Could the issue be as simple as a test within kst on the file magic, before the NetCDF plugin is even invoked?  Here you can see that the file magic numbers are not the same for the example NetCDF-3 file and the converted-to-version4 file:

$ od -tc sgpsondewnpnC1.nc | head -1
0000000    C   D   F 001  \0  \0  \v 207  \0  \0  \0  \n  \0  \0  \0 001
$ od -tc sgpsondewnpnC1_netcdf4.nc | head -1
0000000  211   H   D   F  \r  \n 032  \n 002  \b  \b  \0  \0  \0  \0  \0

It's just my uneducated guess, but a test on file magic could explain how Peter could link against a modern netcdf4 library, yet the version 4 file format is not recognized by kst.  I have no idea how kst chooses the file reader, but the netcdf plugin source does not seem to test file magic; it just asks the library to open the file with NcFile.  So…probably not a helpful guess, but I thought I'd mention it.
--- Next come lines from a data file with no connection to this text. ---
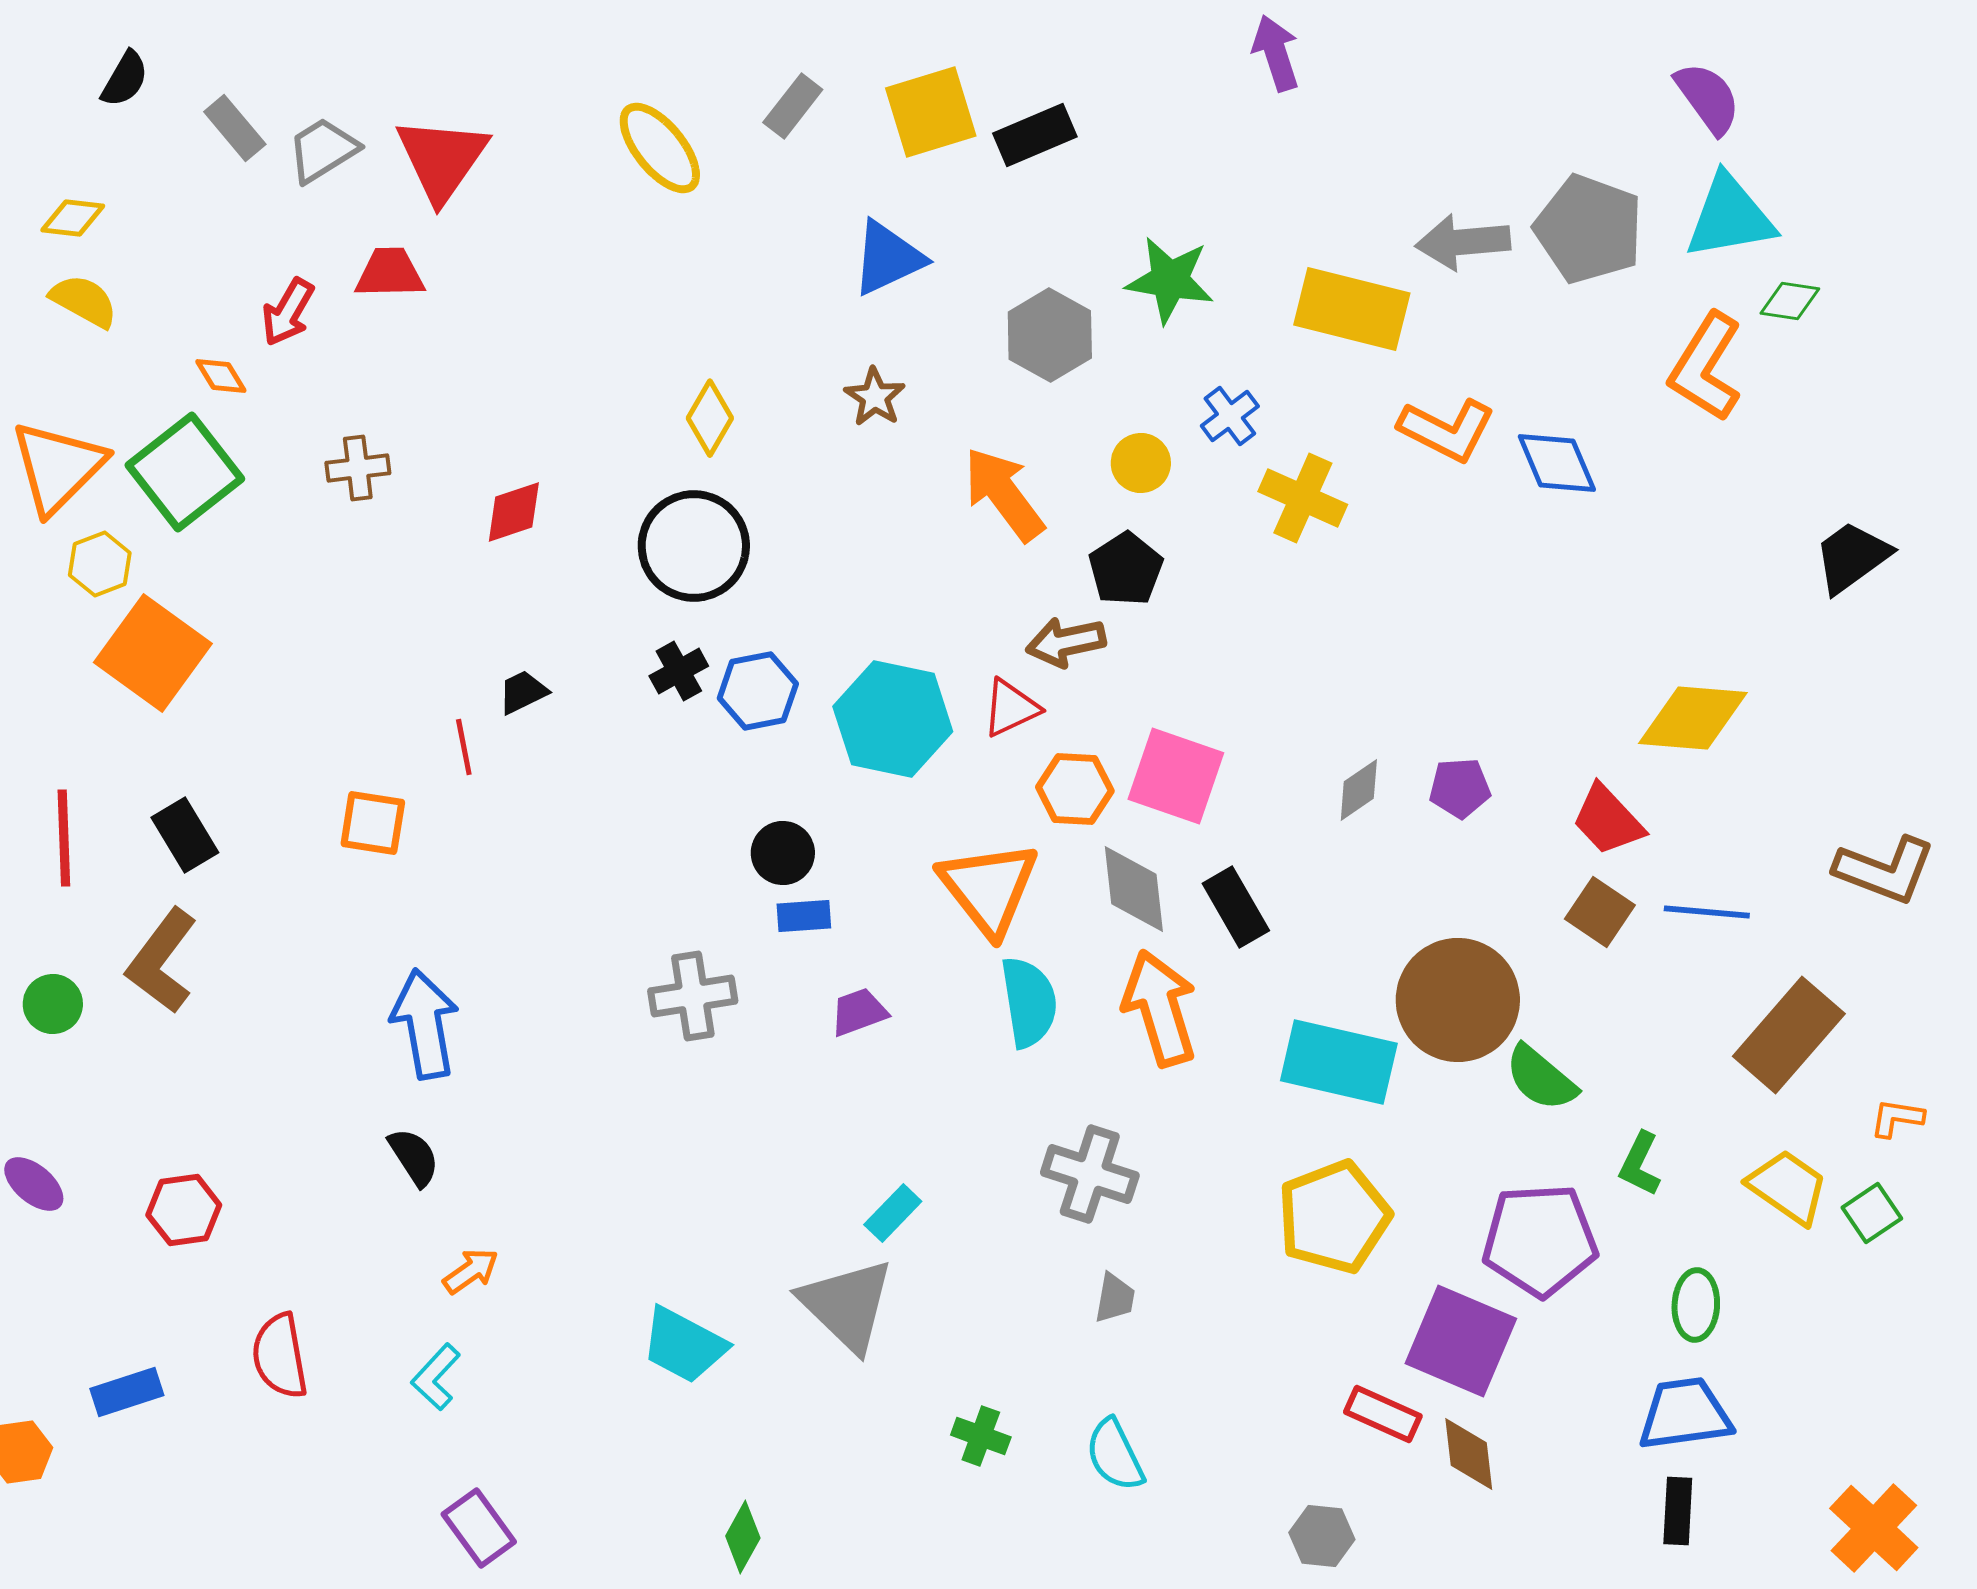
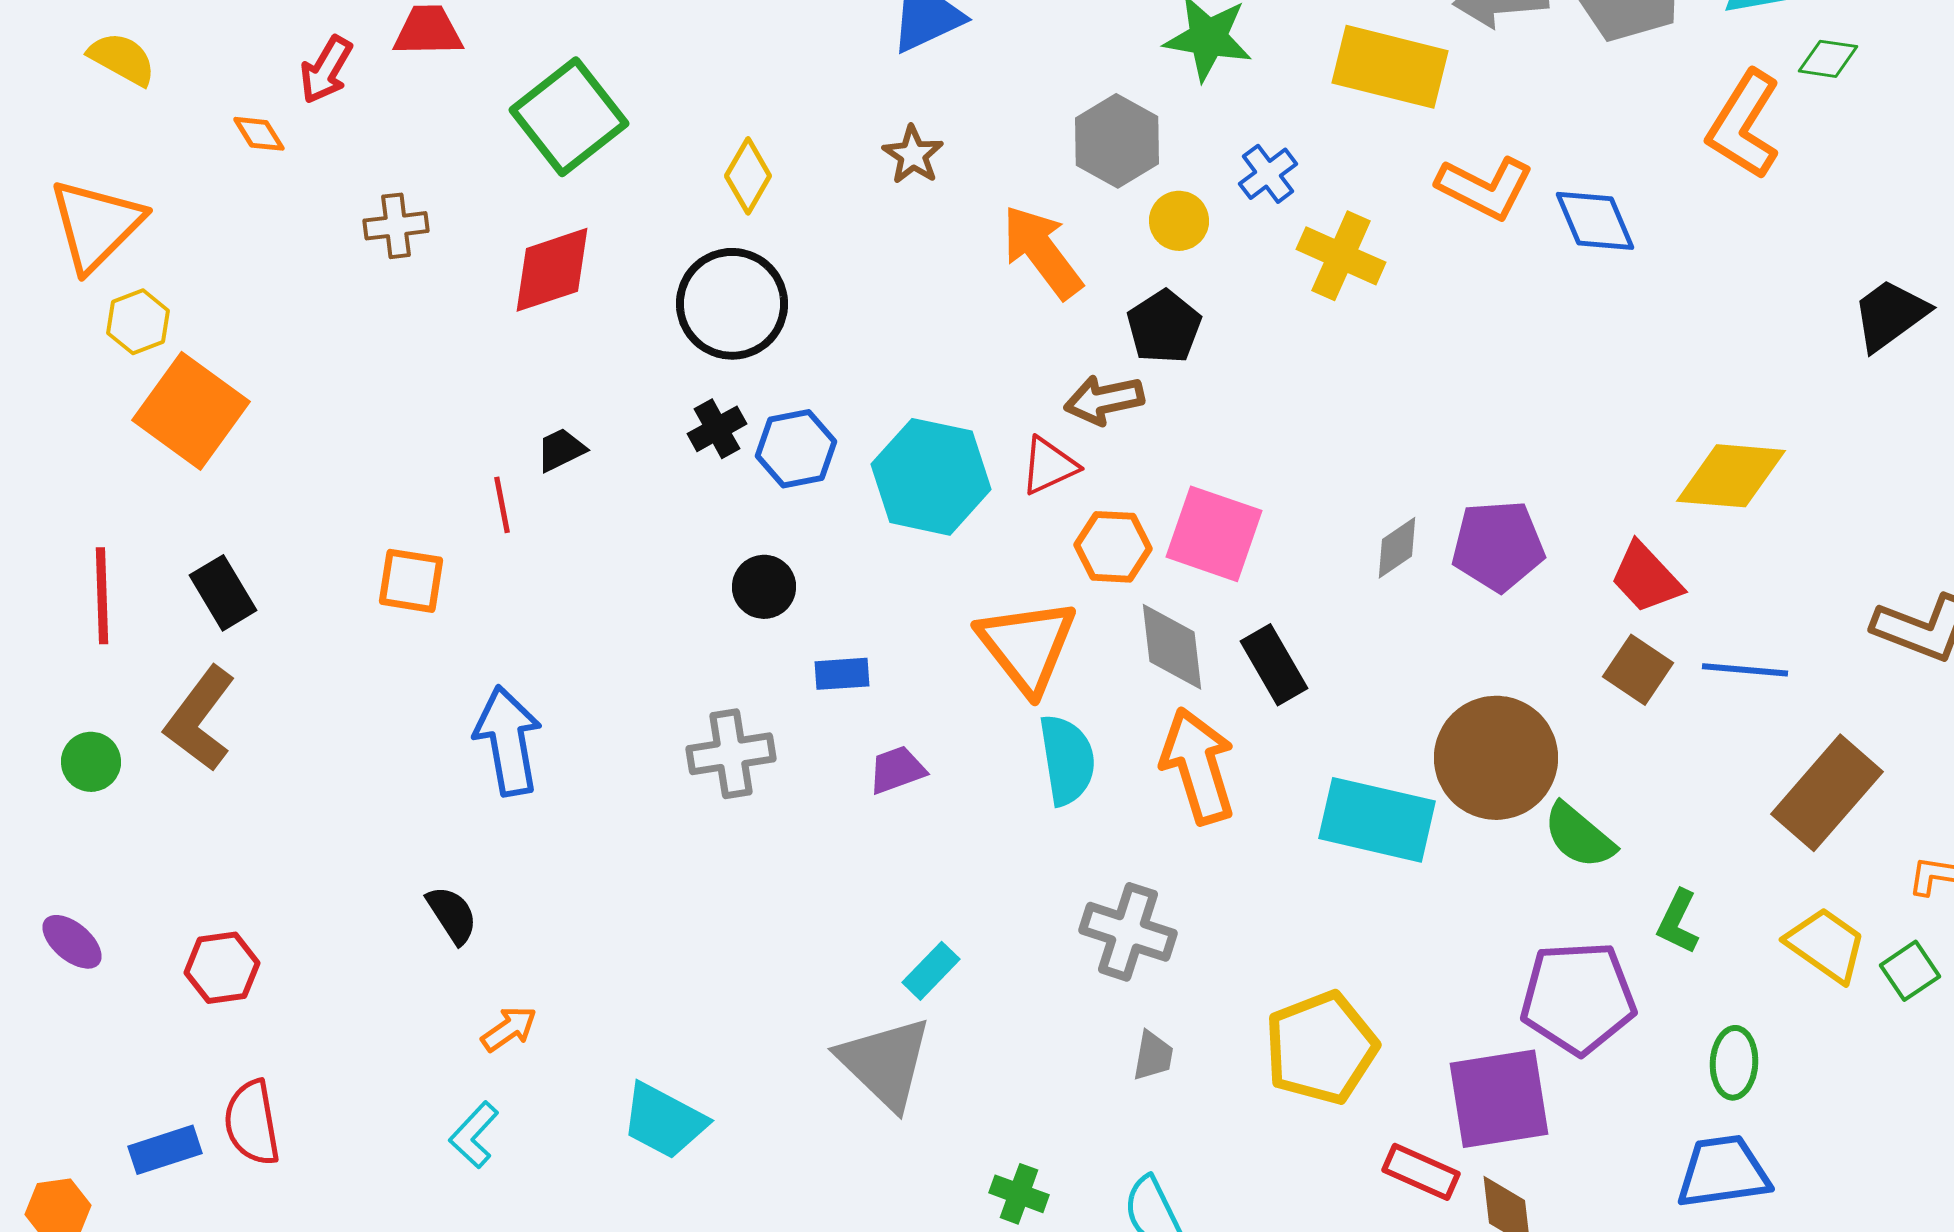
gray hexagon: (1050, 335) -> (1117, 141), moved
green square: (185, 472) -> (569, 117), moved
red diamond: (514, 512) -> (552, 270), size x1.4
purple pentagon: (1460, 788) -> (1498, 546), size x1.5
black circle: (783, 853) -> (764, 587), moved
blue arrow: (425, 1024) -> (508, 741), moved
yellow pentagon: (1334, 1217) -> (1321, 1048), moved
purple square: (1461, 1341) -> (1499, 1099), turned -32
cyan trapezoid: (684, 1345) -> (664, 1121), moved
red semicircle: (280, 1356) -> (252, 1123), moved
I have plenty of experience with the getdata dirfiles, and I think my best approach now is to figure out how to make them work for me and just forget about NetCDF.  But for the kst maintainers, it might be useful to know that the UCAR example files don't seem to exercise kst's ability to read NetCDF-4.  Not as far as I can tell.


On a separate issue, I wrote:

3. Another thread on this mailing list seemed to state that NetCDF files cannot be used in live (streaming) mode.  True?

False!  I don't want to leave this malicious rumor on your mailing list archives without debunking it.  I'm not sure why this seemed true to me last week, but today I had no trouble reading NetCDF-3 files in streaming mode.  That is, it works provided (1) that I had the NetCDF file writer call the sync() from the NetCDF API to flush data to disk regularly, and (2) that I told the kst data wizard to use Change Detection as the update type.  (I must have missed one of these requirements in my earlier test.)


Anyway, great work, team kst.  It is even more sweet now than it was when I last used it 4 years ago.